**What this task involves**
Return exactly the line that contains "rather than just" and all lines beneath it in the entries, through the very last one.

(Recorded data)
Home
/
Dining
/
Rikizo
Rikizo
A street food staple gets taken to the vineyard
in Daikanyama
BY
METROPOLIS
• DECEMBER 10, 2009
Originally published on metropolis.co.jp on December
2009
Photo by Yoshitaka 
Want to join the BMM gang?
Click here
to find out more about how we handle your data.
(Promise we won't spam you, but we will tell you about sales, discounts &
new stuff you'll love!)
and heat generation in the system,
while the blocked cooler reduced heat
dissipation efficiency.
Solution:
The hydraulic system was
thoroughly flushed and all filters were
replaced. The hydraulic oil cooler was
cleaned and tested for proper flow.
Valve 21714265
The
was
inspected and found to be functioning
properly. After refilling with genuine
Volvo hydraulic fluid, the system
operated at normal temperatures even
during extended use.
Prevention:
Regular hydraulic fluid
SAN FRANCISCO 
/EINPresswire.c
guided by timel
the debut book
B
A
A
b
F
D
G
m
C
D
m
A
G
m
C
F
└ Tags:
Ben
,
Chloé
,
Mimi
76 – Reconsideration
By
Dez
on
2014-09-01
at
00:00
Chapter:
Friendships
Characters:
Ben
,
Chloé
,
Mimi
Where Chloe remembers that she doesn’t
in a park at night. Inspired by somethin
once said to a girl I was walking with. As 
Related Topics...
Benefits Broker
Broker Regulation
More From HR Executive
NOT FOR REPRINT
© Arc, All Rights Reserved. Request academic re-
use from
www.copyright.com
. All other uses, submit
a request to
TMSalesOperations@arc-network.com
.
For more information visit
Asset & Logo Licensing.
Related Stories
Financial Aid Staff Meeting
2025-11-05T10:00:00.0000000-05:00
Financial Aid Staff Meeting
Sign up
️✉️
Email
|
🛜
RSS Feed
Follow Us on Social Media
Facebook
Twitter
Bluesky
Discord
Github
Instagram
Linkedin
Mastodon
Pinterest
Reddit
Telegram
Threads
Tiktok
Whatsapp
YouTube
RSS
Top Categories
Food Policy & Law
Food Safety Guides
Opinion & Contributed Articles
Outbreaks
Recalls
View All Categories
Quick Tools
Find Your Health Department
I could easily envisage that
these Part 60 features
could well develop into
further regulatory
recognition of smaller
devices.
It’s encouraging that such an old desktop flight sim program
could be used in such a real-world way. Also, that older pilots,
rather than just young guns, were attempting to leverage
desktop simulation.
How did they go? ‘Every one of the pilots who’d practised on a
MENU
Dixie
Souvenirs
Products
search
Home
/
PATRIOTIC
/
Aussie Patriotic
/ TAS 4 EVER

**Your solution**
rather than just young guns, were attempting to leverage
desktop simulation.
How did they go? ‘Every one of the pilots who’d practised on a
MENU
Dixie
Souvenirs
Products
search
Home
/
PATRIOTIC
/
Aussie Patriotic
/ TAS 4 EVER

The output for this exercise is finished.